Competition among growers to participate in new, managed varieties will be fierce, and they will have to work hard to be involved, says Garry Langford, general manager of the Australian Pome Fruit Improvement Program, Ltd., in Tasmania.
It will require a significant investment in time, money, and expertise on the part of growers.
"What are you prepared to invest in new varieties?" was the title of a talk he gave during the International Fruit Tree Association’s annual conference in Visalia, California, in February.
There are more than 60 breeding programs in the world and many, many new varieties lined up for commercialization. Breeders used to develop apples, pears, and other fruits, and all the return they got was the warm inner glow they felt when someone planted their variety, Langford said. "That doesn’t work any more. That’s long gone."
Pink Lady demonstrated how a branded apple variety could work, and this encouraged others to use a similar model for release of new varieties.
With open varieties, growers could manage the process of adopting new varieties at their own level of risk. They could try out new varieties and see how they were going to work. Commercialization strategies nowadays are more about exclusivity of participants and control of supplies, Langford said.
Though managed varieties are widespread, no single new variety has a production target beyond 0.5 percent of world production (about 300,000 tons). Exclusivity restricts the number of people involved so not everyone gets to try out the apple, and that results in a much faster pathway to market.
It took Cripps Pink 35 years to get to where it is today, he said, and it’s been more than 20 years since Jazz (SciFresh) was developed. The time frame will get shorter still, Langford said. However, new varieties must have enough longevity to provide a return to the grower over a number of years.
Typically, with the managed varieties, the early movers are the only ones in the club. These might be the same growers who have always jumped in first, said Langford.
The information that growers require about new varieties will not come to the farm gate in a package marked "New Variety Opportunities," he said. It will take time, effort, and commitment on the part of the grower to determine whether to be involved in a specific new variety.
Growers need to understand how to assess the opportunities and risks involved. They need to know why they shouldn’t want to be involved in a new variety, as well as why they should.
The first step is for growers to assess their own business capabilities, and answer the following questions:
• What are your existing varieties and how did you access them?
• What percentage of your orchard do you replace annually? How much more could you afford to change if necessary?
• What are your storage capabilities?
• What are your current alliances, if any? How will you go about assessing and making new alliances? Just because you don’t like somebody doesn’t mean you shouldn’t work with them if you can make money, Langford said.
• What are your marketing strategies?
• Where are you located in relation to the markets?
• Do you make your own decisions or will the need to consult with others impact your ability to make a timely choice?

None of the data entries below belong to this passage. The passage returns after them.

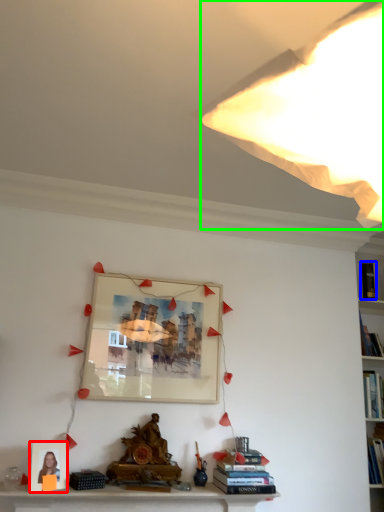 Question: Estimate the real-world distances between objects in this image. Which object is closer to picture frame (highlighted by a red box), book (highlighted by a blue box) or light (highlighted by a green box)?

Choices:
 (A) book
 (B) light

Answer: (B) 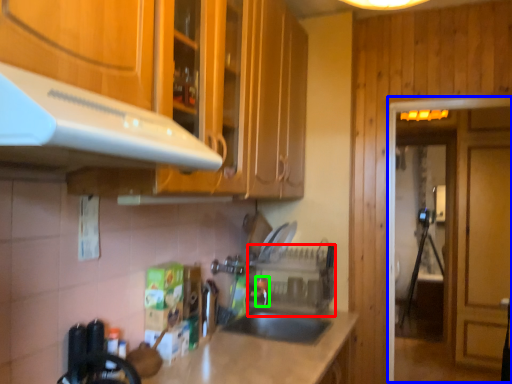 Question: Based on their relative distances, which object is nearer to appliance (highlighted by a red box)? Choose from glass door (highlighted by a blue box) and faucet (highlighted by a green box).

Choices:
 (A) glass door
 (B) faucet

Answer: (B) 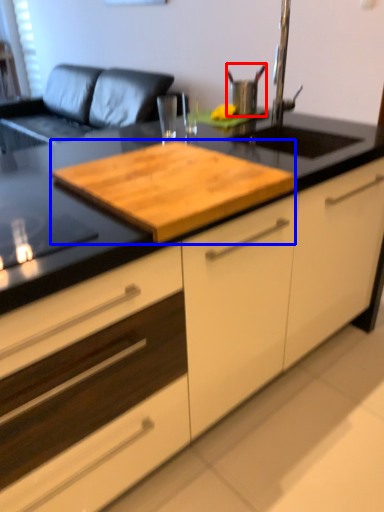 Question: Which object is closer to the camera taking this photo, appliance (highlighted by a red box) or wood (highlighted by a blue box)?

Choices:
 (A) appliance
 (B) wood

Answer: (B) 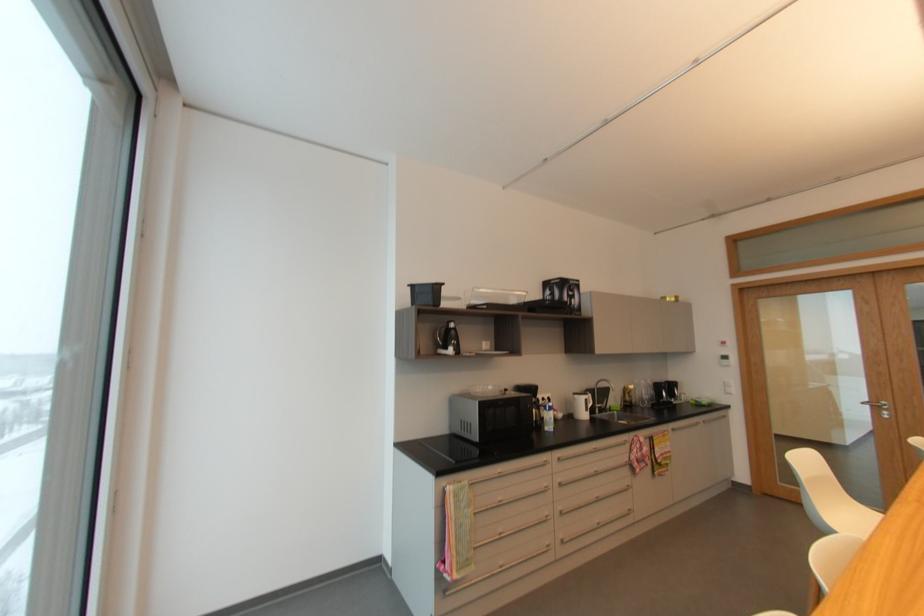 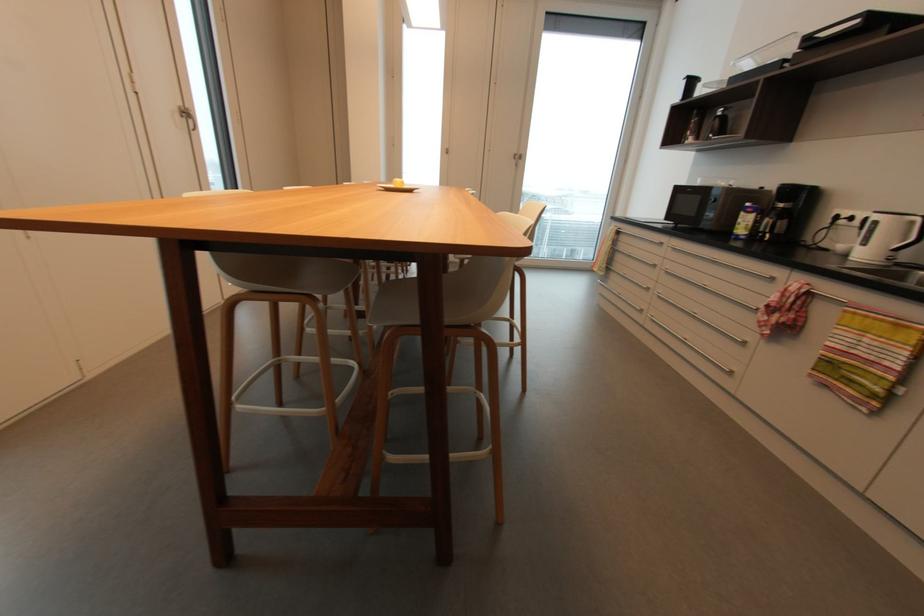 The point at (627,443) is marked in the first image. Where is the corresponding point in the second image?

• What areas are you prepared to compromise on in discussions about access to a variety?
Make a pitch
Such an assessment is a necessary process, Langford said. Growers need to be in a position to make the pitch on a variety of interest, and need to know what their capabilities are. The variety owner or manager will want to know as much about the grower as the grower does about them, he warned.
If the opportunity exists to produce a certain volume of a new variety under license, then more questions need to be answered, such as:
• Who is licensing you—the owner, or a licensee?
• Who else is growing it?
• Can you pack it?
• What’s the marketing plan?
• Would this add to your current production or replace some of your existing orchard?
• Can you finance it?
• Is there the opportunity to increase your planting in the future?
"If you’re seriously thinking about new varieties, going through this exercise is a key step," Langford said.
Then, growers need to find out more about the new variety from industry people, meetings or conferences, newsletters, the Internet, journals and researchers.
"The most important thing is you need to head out past the farm gate and across the road," he said. "The information is not going to land in your lap. You need to travel and meet those promoting and licensing the variety."
New variety systems can provide many benefits, though the opportunities will be lessened if they don’t incorporate the discipline to ensure a consistent supply to consumers, he stressed. He expects that the systems will evolve and improve over time. "It’s always been about risk and reward," he concluded. "The same thing applies today."